SAN RAMON, Calif.--D'Trends, a bioinformatics software vendor here, has formed a genomics joint venture with several partners in China, including Haike Biotechnology, Haizhu High Tech Park Investment, and Zhongshan University. The new company, DragonTrends, will be a way for D'Trends to tap the bioinformatics market in China, while its partners in China get access to D'Trends technology and business knowledge, said a DragonTrends official. Terms of the joint venture were not disclosed.
DragonTrends plans to assist research-based biotechnology and pharmaceutical institutions' efforts to discover, develop, and market medicines, Hwa Lim, president and CEO of D'Trends and a DragonTrends principal,
told BioInform. The company also expects to cooperate with the research-based environment and agriscience sector to improve agricultural yields, he added. Initial projects will include creating a laboratory information management system and custom analysis tools to be used in China.

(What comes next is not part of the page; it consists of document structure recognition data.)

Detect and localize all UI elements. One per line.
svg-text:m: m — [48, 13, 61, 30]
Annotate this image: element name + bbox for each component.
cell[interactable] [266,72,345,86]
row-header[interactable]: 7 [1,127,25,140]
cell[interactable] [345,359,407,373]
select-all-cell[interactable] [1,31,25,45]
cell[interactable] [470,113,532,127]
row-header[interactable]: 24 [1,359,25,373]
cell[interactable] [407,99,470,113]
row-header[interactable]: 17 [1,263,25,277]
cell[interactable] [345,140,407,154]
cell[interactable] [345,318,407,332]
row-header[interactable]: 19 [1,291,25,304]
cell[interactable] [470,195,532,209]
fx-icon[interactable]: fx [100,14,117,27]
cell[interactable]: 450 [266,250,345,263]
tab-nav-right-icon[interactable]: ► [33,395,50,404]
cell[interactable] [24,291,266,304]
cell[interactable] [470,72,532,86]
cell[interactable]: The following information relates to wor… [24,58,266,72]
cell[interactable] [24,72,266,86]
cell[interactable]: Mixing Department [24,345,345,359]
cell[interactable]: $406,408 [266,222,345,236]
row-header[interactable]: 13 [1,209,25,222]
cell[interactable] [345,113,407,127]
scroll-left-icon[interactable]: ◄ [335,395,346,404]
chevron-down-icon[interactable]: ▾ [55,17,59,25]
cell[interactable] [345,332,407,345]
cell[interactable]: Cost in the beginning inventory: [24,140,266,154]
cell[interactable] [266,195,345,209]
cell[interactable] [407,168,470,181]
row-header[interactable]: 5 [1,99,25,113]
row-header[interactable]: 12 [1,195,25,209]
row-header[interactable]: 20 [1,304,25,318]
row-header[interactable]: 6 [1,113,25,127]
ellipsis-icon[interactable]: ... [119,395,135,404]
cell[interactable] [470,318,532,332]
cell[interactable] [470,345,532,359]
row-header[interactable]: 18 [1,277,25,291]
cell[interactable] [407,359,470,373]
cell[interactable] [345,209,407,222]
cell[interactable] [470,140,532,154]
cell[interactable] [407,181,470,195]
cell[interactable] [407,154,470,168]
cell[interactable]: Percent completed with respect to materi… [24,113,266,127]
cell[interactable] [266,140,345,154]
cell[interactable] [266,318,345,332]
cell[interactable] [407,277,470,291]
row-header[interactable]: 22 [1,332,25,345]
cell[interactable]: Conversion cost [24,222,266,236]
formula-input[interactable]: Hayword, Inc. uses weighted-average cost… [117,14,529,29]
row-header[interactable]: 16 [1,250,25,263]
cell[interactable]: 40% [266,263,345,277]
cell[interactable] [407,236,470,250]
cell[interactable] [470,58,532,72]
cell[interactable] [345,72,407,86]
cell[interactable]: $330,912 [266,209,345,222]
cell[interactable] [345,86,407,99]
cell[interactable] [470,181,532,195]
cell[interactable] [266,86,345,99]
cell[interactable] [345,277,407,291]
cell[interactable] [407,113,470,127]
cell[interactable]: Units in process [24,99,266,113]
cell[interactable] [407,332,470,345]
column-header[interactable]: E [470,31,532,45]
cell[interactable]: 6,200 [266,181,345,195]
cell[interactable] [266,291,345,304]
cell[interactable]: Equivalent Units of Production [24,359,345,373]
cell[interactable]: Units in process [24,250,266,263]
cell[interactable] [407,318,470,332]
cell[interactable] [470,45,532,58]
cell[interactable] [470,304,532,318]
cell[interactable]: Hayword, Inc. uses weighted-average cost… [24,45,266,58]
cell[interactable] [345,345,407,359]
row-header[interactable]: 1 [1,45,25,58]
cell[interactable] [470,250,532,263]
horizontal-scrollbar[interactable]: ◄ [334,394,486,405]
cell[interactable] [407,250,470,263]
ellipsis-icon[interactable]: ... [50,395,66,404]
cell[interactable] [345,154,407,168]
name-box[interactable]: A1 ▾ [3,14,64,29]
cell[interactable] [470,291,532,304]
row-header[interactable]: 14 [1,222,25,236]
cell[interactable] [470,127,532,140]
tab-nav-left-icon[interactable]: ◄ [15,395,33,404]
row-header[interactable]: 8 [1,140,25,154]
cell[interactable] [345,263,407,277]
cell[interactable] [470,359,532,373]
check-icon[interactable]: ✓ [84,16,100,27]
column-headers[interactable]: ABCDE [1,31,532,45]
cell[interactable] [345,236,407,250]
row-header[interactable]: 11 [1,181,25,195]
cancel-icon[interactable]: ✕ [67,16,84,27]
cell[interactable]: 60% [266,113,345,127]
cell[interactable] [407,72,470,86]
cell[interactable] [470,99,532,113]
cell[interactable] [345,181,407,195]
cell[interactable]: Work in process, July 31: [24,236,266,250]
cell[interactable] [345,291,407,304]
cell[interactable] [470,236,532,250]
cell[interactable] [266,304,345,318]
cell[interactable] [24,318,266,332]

Since late January DragonTrends has been providing Chinese customers proprietary databases and software tools for analyzing data and simplifying the discovery process. Over time, the company plans to expand its product line to include devices and diversify its services by adding more lab work. The company also expects to increase research and development in both computational and lab work. The business may invest in other organizations, too, Lim said.
Marketing for DragonTrends will be done by Haike Biotechnology in China and by D'Trends in the rest of the world, said Lim. DragonTrends plans to market its products to research institutions and biotechnology and pharmaceutical companies in China. The joint venture is based in Guangzhou, China, and has a US office here.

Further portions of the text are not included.